# [Data extract]
------
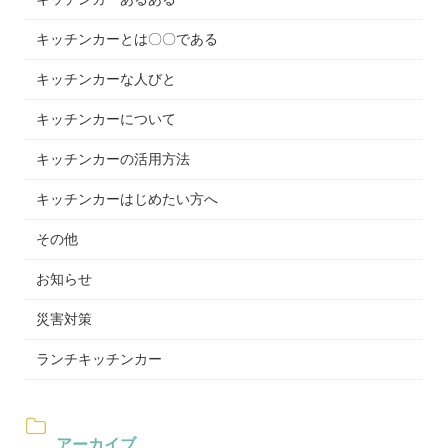
キッチンカーとは〇〇である
キッチンカーな人びと
キッチンカーについて
キッチンカーの活用方法
キッチンカーはじめたい方へ
その他
お知らせ
災害対策
ランチキッチンカー
アーカイブ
------
# [Required action]
Copy the material above in full and exactly, skipping pictures.

# [Answer for the task]
キッチンカーとは〇〇である
キッチンカーな人びと
キッチンカーについて
キッチンカーの活用方法
キッチンカーはじめたい方へ
その他
お知らせ
災害対策
ランチキッチンカー
アーカイブ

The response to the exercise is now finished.